The station which will launch later this summer has hired former WFNX Program Director Paul Driscoll, Henry Santoro, Julie Kramer, and Adam 12 to round out the on-air team along with Promotions Director Mike Snow and Johnny L Lavasseur from the sales team.
WFNX which was sold to Clear Channel in May will sign-off on July 22 before flipping to a yet to be announced format.
Boston.com is the online home of The Boston Globe and is owned by the New York Times Company.
Meanwhile the Phoenix/WFNX says they will continue the station as a webstream–so you have the former WFNX jocks working for boston.com while WFNX’s int. property, music, etc. will be at wfnx.com . For the record the Phoenix did not, to the best of my knowledge, acknowledge the Globe’s project on its site. So, two streams…?
I would have to say yes. Looks like Phoenix is trying to go the tired automated Rock/Alternative loop, where Boston.com is looking to cash in on a void that Phoenix left when they sold the station and laid off the staff. The fact that Paul Driscoll joined the Boston.com group just shows to me that the Phoenix is giving up on WFNX as a relevant music source. Also, the Phoenix and Globe are two separate entities, so I don’t see a joint venture. I woldn’t see the Globe wanting to go into business with a company that’s best known for adult personal ads.
The solution, which I think Boston.com will attempt, is to buy the intellectual property and music library of WFNX.
And I think outgoing ‘FNX owner Steve Mindich will accept the offer—-if it’s seven figures.
Otherwise, so much “bad blood” between Mindich and Boston.com may exist that those former FNXers who have signed on with Boston.com’s web station probably won’t be allowed to be part of WFNX’s week of farewell broadcasts (Jukly 14th-21st).
There is no way the New York Times Company (OR ANYBODY FOR THAT MATTER) will pay over a million dollars for the intellectual property of what amounts to a dead radio station with no competitive reason to do so.
By hiring much of the on-air staff of WFNX, Boston.com has basically rendered the WFNX brand useless come July 21. They may not have the archives or the name, but they have everything they need to move the brand forward. With social media and the newspaper/website connection anybody who wants access to Boston.com’s project will know about it by the time it launches.

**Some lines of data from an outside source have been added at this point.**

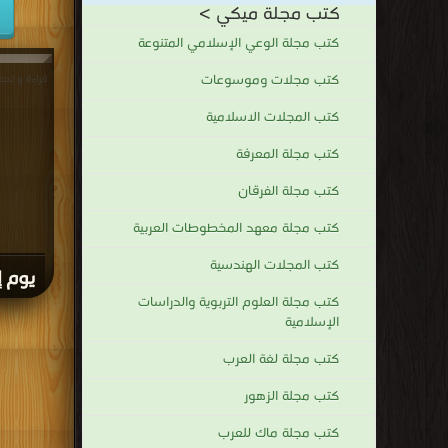
كتب مجلة ميكي >
كتب مجلة الوعي الإسلامي المتنوعة
كتب مجلات وموسوعات
كتب المجلات الاسلامية
كتب مجلة المعرفة
كتب مجلة الفرقان
كتب مجلة معهد المخطوطات العربية
كتب المجلات الهندسية
يوم إ
كتب مجلة العلوم التربوية والدراسات
الإسلامية
كتب مجلة لغة العرب
كتب مجلة الزهور
كتب مجلة ماك للعرب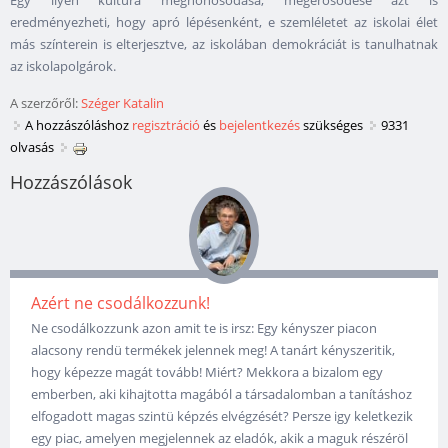
Egy ilyen kultúra meghonosodása, megerősödése azt is
eredményezheti, hogy apró lépésenként, e szemléletet az iskolai élet
más színterein is elterjesztve, az iskolában demokráciát is tanulhatnak
az iskolapolgárok.
A szerzőről:
Széger Katalin
A hozzászóláshoz
regisztráció
és
bejelentkezés
szükséges
9331
olvasás
Hozzászólások
Azért ne csodálkozzunk!
Ne csodálkozzunk azon amit te is irsz: Egy kényszer piacon
alacsony rendü termékek jelennek meg! A tanárt kényszeritik,
hogy képezze magát tovább! Miért? Mekkora a bizalom egy
emberben, aki kihajtotta magából a társadalomban a tanításhoz
elfogadott magas szintü képzés elvégzését? Persze igy keletkezik
egy piac, amelyen megjelennek az eladók, akik a maguk részéröl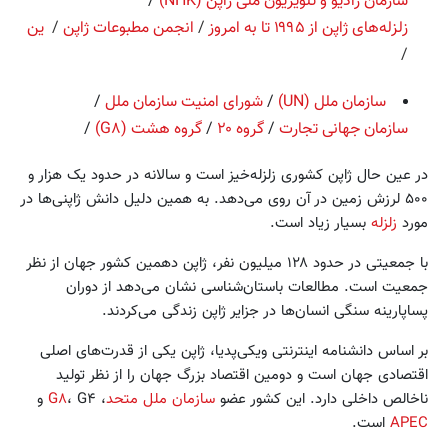
سازمان رادیو و تلویزیون ملی ژاپن (NHK)
/
زلزله‌های ژاپن از ۱۹۹۵ تا به امروز
/
انجمن مطبوعات ژاپن
/
ین
/
سازمان ملل (UN)
/
شورای امنیت سازمان ملل
/
سازمان جهانی تجارت
/
گروه ۲۰
/
گروه هشت (G۸)
/
در عین حال ژاپن کشوری زلزله‌خیز است و سالانه در حدود یک هزار و
۵۰۰ لرزش زمین در آن روی می‌دهد. به همین دلیل دانش ژاپنی‌ها در
مورد
زلزله
بسیار زیاد است.
با جمعیتی در حدود ۱۲۸ میلیون نفر، ژاپن دهمین کشور جهان از نظر
جمعیت است. مطالعات باستان‌شناسی نشان می‌دهد از دوران
پساپارینه سنگی انسان‌ها در جزایر ژاپن زندگی می‌کردند.
بر اساس دانشنامه اینترنتی ویکی‌پدیا، ژاپن یکی از قدرت‌های اصلی
اقتصادی جهان است و دومین اقتصاد بزرگ جهان را از نظر تولید
ناخالص داخلی دارد. این کشور عضو
سازمان ملل متحد
،
، G۴ و
G۸
APEC
است.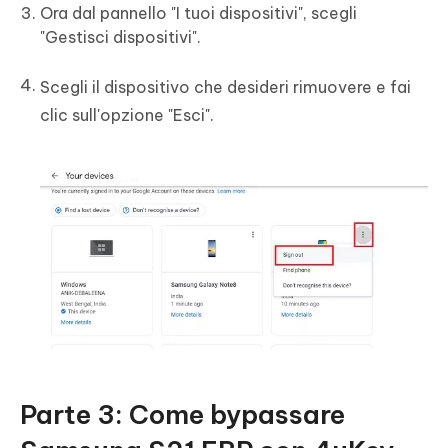
Ora dal pannello "I tuoi dispositivi", scegli
"Gestisci dispositivi".
Scegli il dispositivo che desideri rimuovere e fai
clic sull'opzione "Esci".
Parte 3: Come bypassare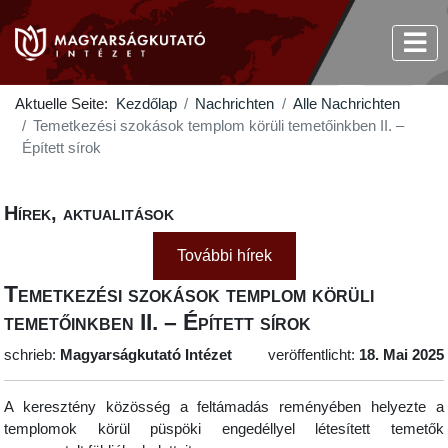
Aktuelle Seite:
Kezdőlap
Nachrichten
Alle Nachrichten
Temetkezési szokások templom körüli temetőinkben II. –
Épített sírok
Hírek, aktualitások
További hírek
Temetkezési szokások templom körüli
temetőinkben II. – Épített sírok
schrieb:
Magyarságkutató Intézet
veröffentlicht:
18. Mai 2025
A keresztény közösség a feltámadás reményében helyezte a
templomok körül püspöki engedéllyel létesített temetők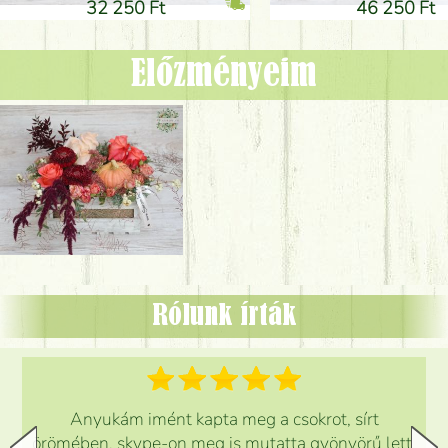
32 250 Ft
46 250 Ft
Előzményeim
Rólunk írták
Anyukám imént kapta meg a csokrot, sírt
örömében, skype-on meg is mutatta gyönyörű lett.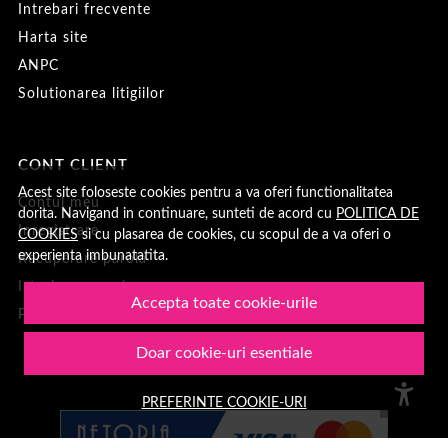
Intrebari frecvente
Harta site
ANPC
Solutionarea litigiilor
CONT CLIENT
Acest site foloseste cookies pentru a va oferi functionalitatea
Contul meu
dorita. Navigand in continuare, sunteti de acord cu
POLITICA DE
Inregistrare
COOKIES
si cu plasarea de cookies, cu scopul de a va oferi o
experienta imbunatatita.
Recuperare parola
Istoric comenzi
Accepta toate cookie-urile
Produse favorite
Doar cookie-uri esentiale
PREFERINTE COOKIE-URI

I personally wouldn’t value what’s left of the WFNX brand now at anything north of $25,000.
I don’t think the New York Times Company would be able to get the intellectual property and music library of WFNX for anything less than a lot of money.
I think Steve Mindich may be demanding a lot of $$$. Certainly more than $25,000 were a deal to be made now.
But the longer a deal is not made between the two, the less money Mindich will get and the less money the NYT Corporation will have to pay.
Besides, imagine if both Mindich’s online “FNX” and Boston.com’s online version of “FNX Without The FNX Name” were to compete against each other. I doubt either would succeed.
But if Boston.com gets the intellectual property of WFNX, there is a slight chance they can make it work.